Esta tensão entre trabalho e família também se faz sentir no depoimento de duas das 4 mulheres casadas que responderam ao questionário, refletindo o desejo das mesmas em trabalhar mais e a angústia de ter que ceder para o ambiente familiar (principalmente para os/as filhos/as). Uma delas se refere aos filhos como um empecilho ao plano de carreira (ela possui uma criança pequena e pretende gestar outra) e a outra cita a independência atual dos filhos como algo que lhe incentiva (ou deixa livre) para avançar no plano de carreira. As demais mulheres casadas responderam, respectivamente, ser a família um incentivo e sempre apoiar suas iniciativas.
Quanto às mulheres solteiras, todas se referiram ao núcleo familiar como grande incentivador de suas escolhas, e aos familiares (irmãos, pais, filha) como aqueles que ajudam, admiram e apoiam a seguir em frente. Por outro lado, 2 dos 4 homens solteiros não emitiram opinião sobre a família e um deles se referiu à mesma como algo hipotético, que pode vir a ser um incentivo "por poder apoiar em todos os momentos e ser a finalidade maior do motivo de se trabalhar." O solteiro restante se referiu à família como aquela que lhe dá afeto, o que se reverte em incentivo.
Quanto aos cargos administrativos, descritos por Léa Velho e Helena Léon como áreas de maior interesse dos homens (por serem cargos de poder) e de maior dificuldade de acesso para as mulheres, o CCEN tem se constituído novamente em exceção ao ser dirigido por uma mulher e possuir mais três mulheres em função de chefia (todas na Matemática e na Física).
A crença na menor produtividade da mulher e de sua lenta progressão no plano de carreira também parece não encontrar respaldo no corpo docente do Centro de Ciências Exatas e Naturais. Apesar das mulheres ainda serem responsáveis por uma pequena parcela do que vem sendo produzido no campo científico de cada departamento, a grande maioria delas vem acelerando o processo de produção, chegando a produzir, em alguns casos, bem mais que seus colegas homens.
A crescente produção científica das mulheres acaba se refletindo no plano de carreira através da pontuação atribuída ao trabalho de cada docente. Além disso, muitas mulheres tem ingressado na Instituição munidas de uma titulação superior à de alguns dos homens que já se encontram trabalhando na Universidade há algum tempo, o que dá a elas a possibilidade de se encaixar diretamente em níveis superiores do plano de carreira.

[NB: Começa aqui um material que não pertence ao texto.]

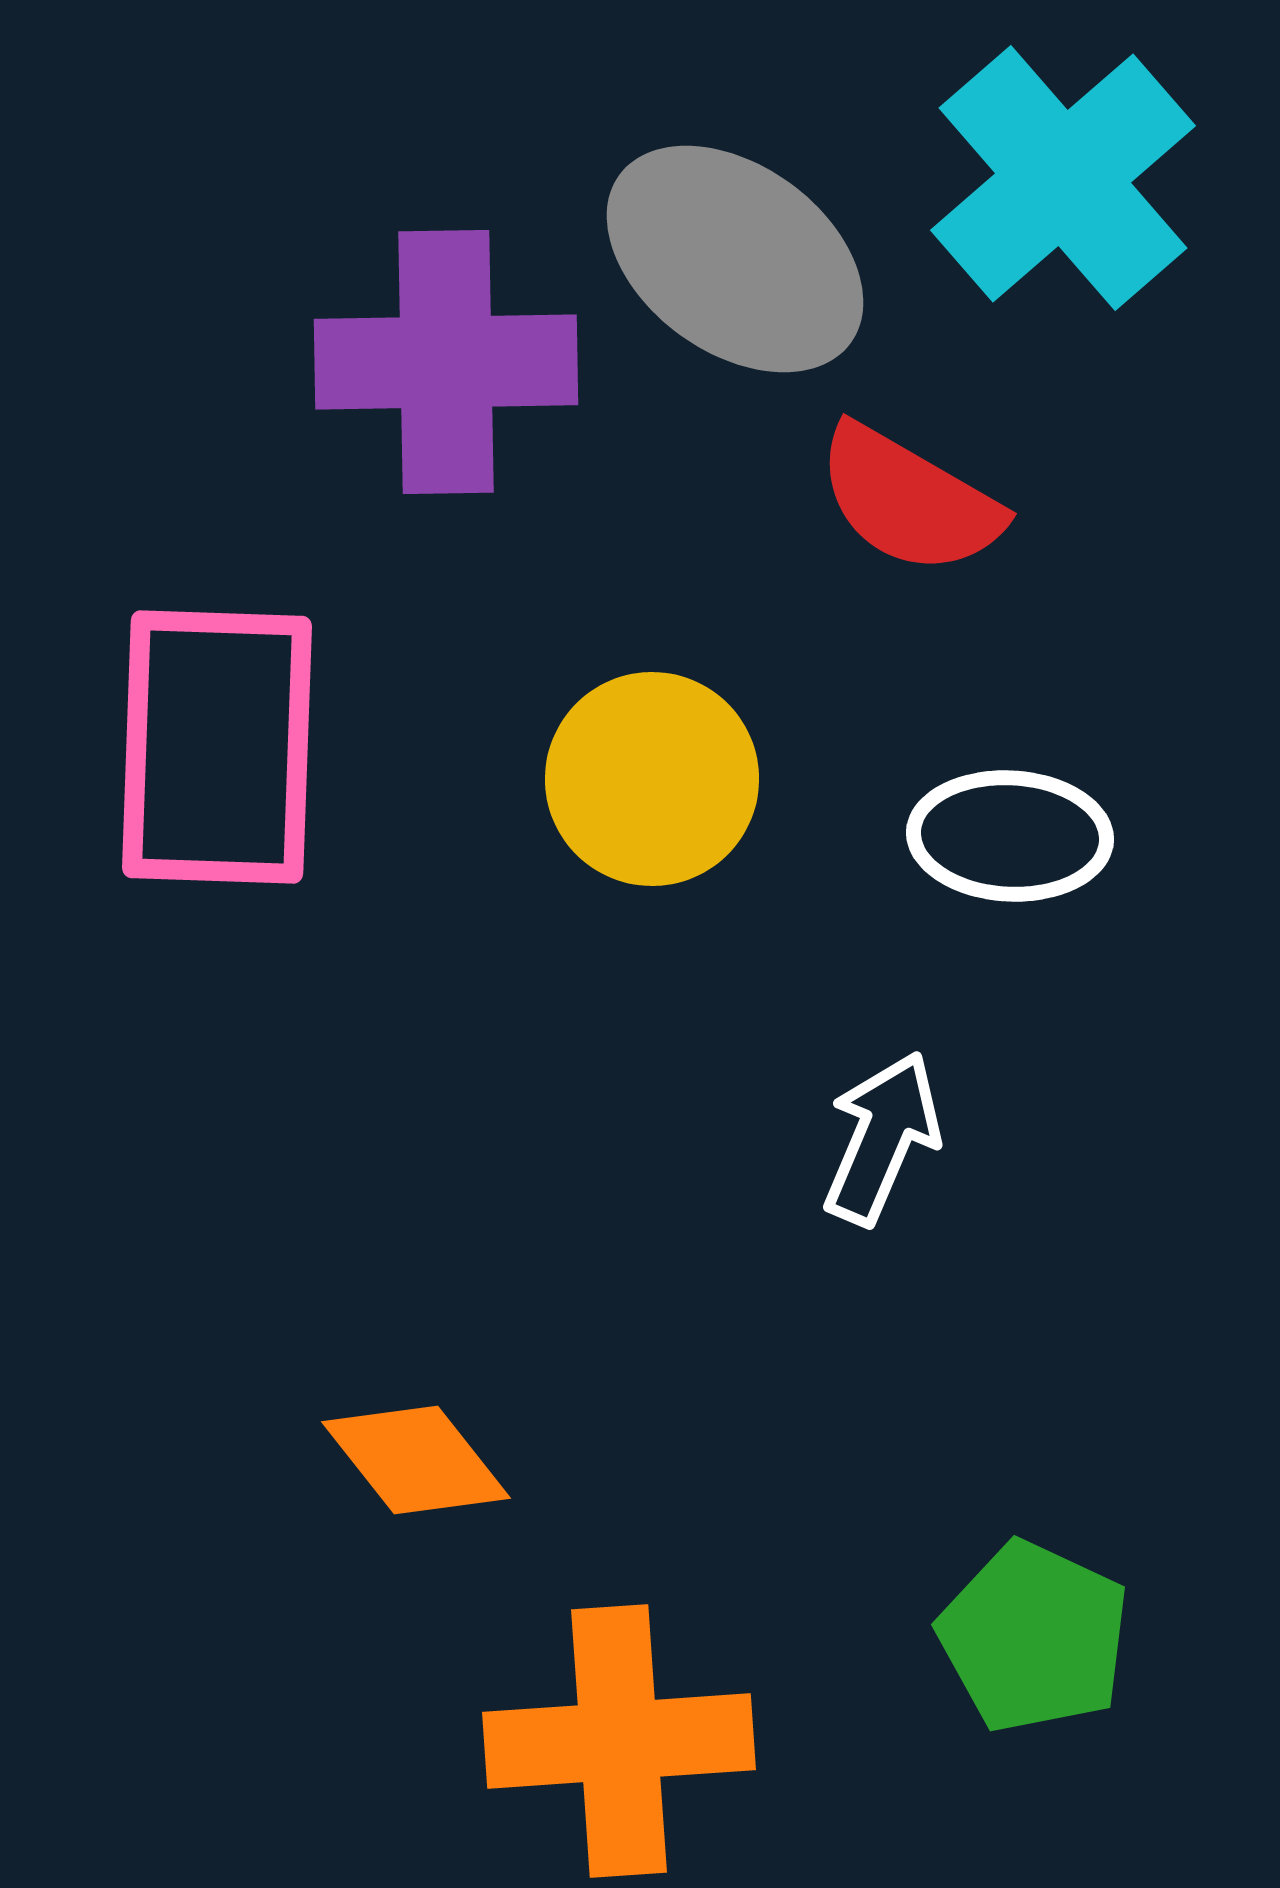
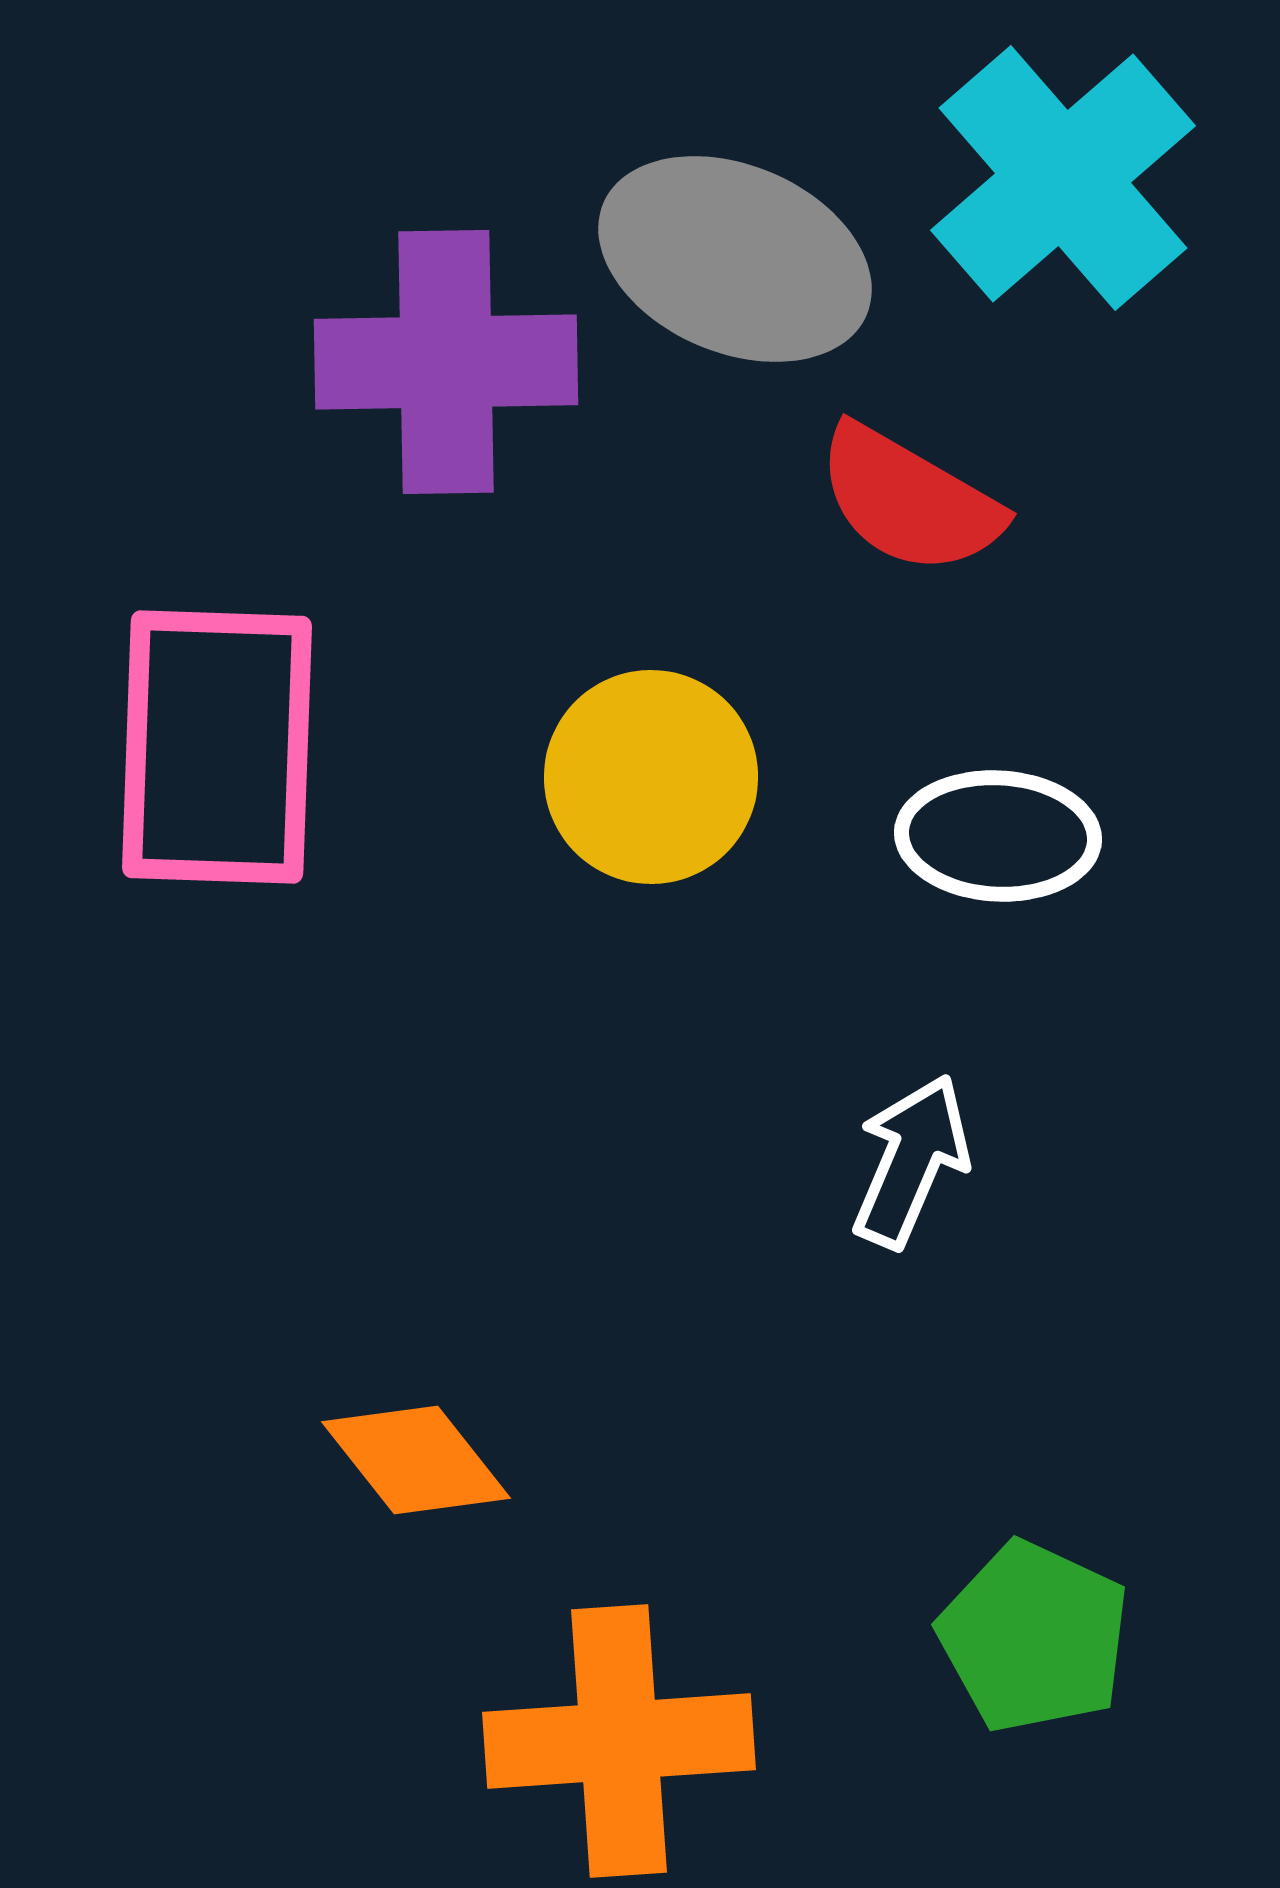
gray ellipse: rotated 13 degrees counterclockwise
yellow circle: moved 1 px left, 2 px up
white ellipse: moved 12 px left
white arrow: moved 29 px right, 23 px down
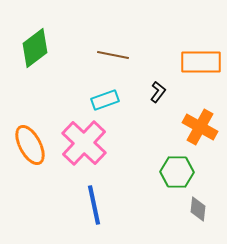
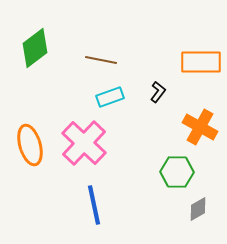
brown line: moved 12 px left, 5 px down
cyan rectangle: moved 5 px right, 3 px up
orange ellipse: rotated 12 degrees clockwise
gray diamond: rotated 55 degrees clockwise
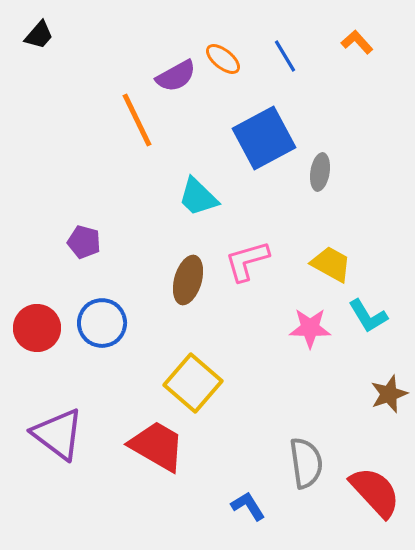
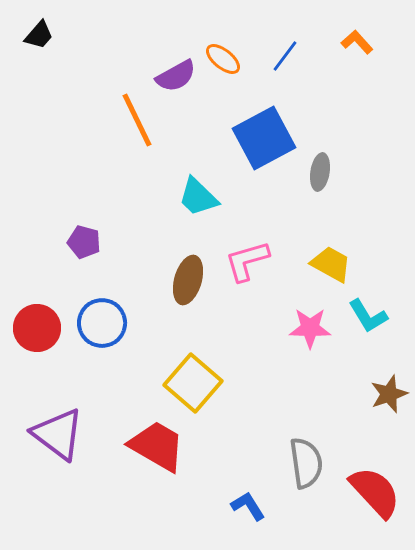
blue line: rotated 68 degrees clockwise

A família, por sua vez, continua sendo apontada como área de conflito para homens e mulheres, sendo um território de cobrança para ambos, ainda que de forma diferenciada (homens são cobrados pela ausência e as mulheres pelas exigências do mundo doméstico). No entanto, os questionários pareceram apontar para algo que pode estar passando desapercebido (mas que carece de uma checagem mais acurada): a diferença entre homens e mulheres solteiros dentro do corpo docente de uma universidade. Aparentemente o número de mulheres solteiras pode ser maior do que o de homens e a atribuição/relação de cada sexo à sua família de origem pode ser bastante diferenciada.
O presente trabalho apresenta ainda algumas falhas e pontos fracos. A elaboração de um questionário não se mostrou eficaz para se obter informações de cunho mais pessoal e que viessem a responder algumas das questões propostas (tais como: o papel da família na carreira de cada docente, as dificuldades em ascender no plano de carreira, os interesses diretamente relacionados às funções administrativas e as experiências no campo administrativo e/ou científico). Para tal, a prática de entrevistas seria o recomendado.
Ficaram faltando ainda algumas informações que teriam sido de grande utilidade, como as relativas a faixa etária e ao estado civil de cada docente, informações estas que poderiam ter revelado, dentre outras coisas, o tipo de constituição familiar da maioria das docentes e a média de idade de homens e mulheres por ocasião da sua contratação.
Por último, sentiu-se a falta de
um corpo teórico bem constituído, principalmente no que diz
respeito à avaliação dos dados coletados (tanto do
registro docente como do questionário).